Entries taken from a collection
*** Begin section ***
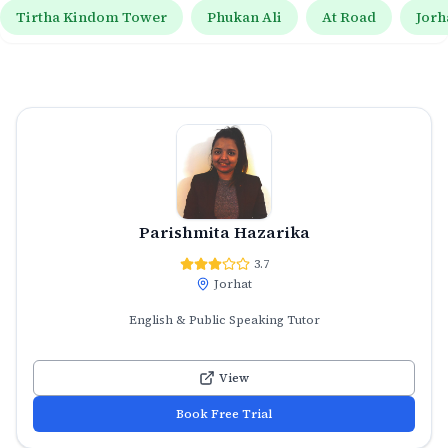
Tirtha Kindom Tower
Phukan Ali
At Road
Jorh
Parishmita Hazarika
3.7
Jorhat
English & Public Speaking Tutor
View
Book Free Trial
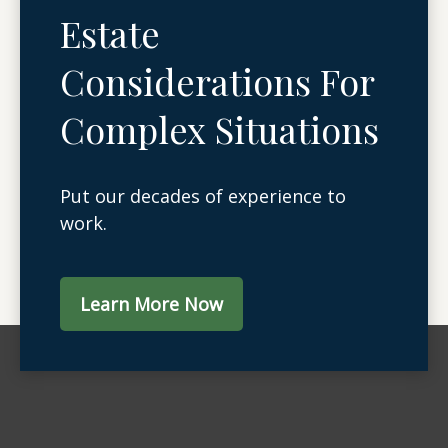
Estate
Considerations For
Complex Situations
Put our decades of experience to
work.
Learn More Now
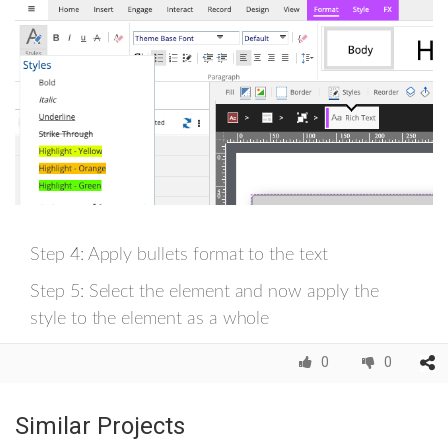
Step 4: Apply bullets format to the text
Step 5: Select the element and now apply the
style to the element as a whole
0
0
Similar Projects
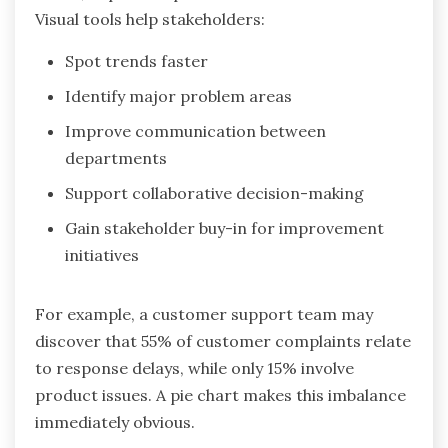
Visual tools help stakeholders:
Spot trends faster
Identify major problem areas
Improve communication between
departments
Support collaborative decision-making
Gain stakeholder buy-in for improvement
initiatives
For example, a customer support team may
discover that 55% of customer complaints relate
to response delays, while only 15% involve
product issues. A pie chart makes this imbalance
immediately obvious.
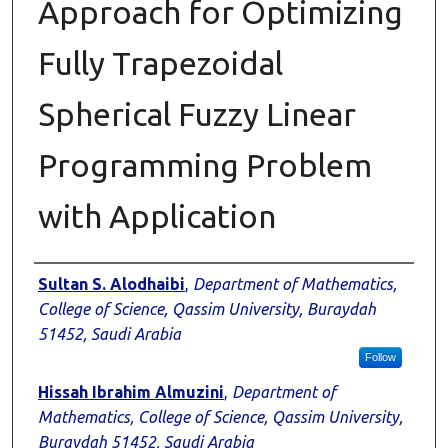
Approach for Optimizing
Fully Trapezoidal
Spherical Fuzzy Linear
Programming Problem
with Application
Authors
Sultan S. Alodhaibi
,
Department of Mathematics,
College of Science, Qassim University, Buraydah
51452, Saudi Arabia
Follow
Hissah Ibrahim Almuzini
,
Department of
Mathematics, College of Science, Qassim University,
Buraydah 51452, Saudi Arabia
*** End section ***
### Task instructions
Write out all the data exactly, minus pictures.

### Task result
Tirtha Kindom Tower
Phukan Ali
At Road
Jorh
Parishmita Hazarika
3.7
Jorhat
English & Public Speaking Tutor
View
Book Free Trial
Estate
Considerations For
Complex Situations
Put our decades of experience to
work.
Learn More Now
Step 4: Apply bullets format to the text
Step 5: Select the element and now apply the
style to the element as a whole
0
0
Similar Projects
Visual tools help stakeholders:
Spot trends faster
Identify major problem areas
Improve communication between
departments
Support collaborative decision-making
Gain stakeholder buy-in for improvement
initiatives
For example, a customer support team may
discover that 55% of customer complaints relate
to response delays, while only 15% involve
product issues. A pie chart makes this imbalance
immediately obvious.
Approach for Optimizing
Fully Trapezoidal
Spherical Fuzzy Linear
Programming Problem
with Application
Authors
Sultan S. Alodhaibi
,
Department of Mathematics,
College of Science, Qassim University, Buraydah
51452, Saudi Arabia
Follow
Hissah Ibrahim Almuzini
,
Department of
Mathematics, College of Science, Qassim University,
Buraydah 51452, Saudi Arabia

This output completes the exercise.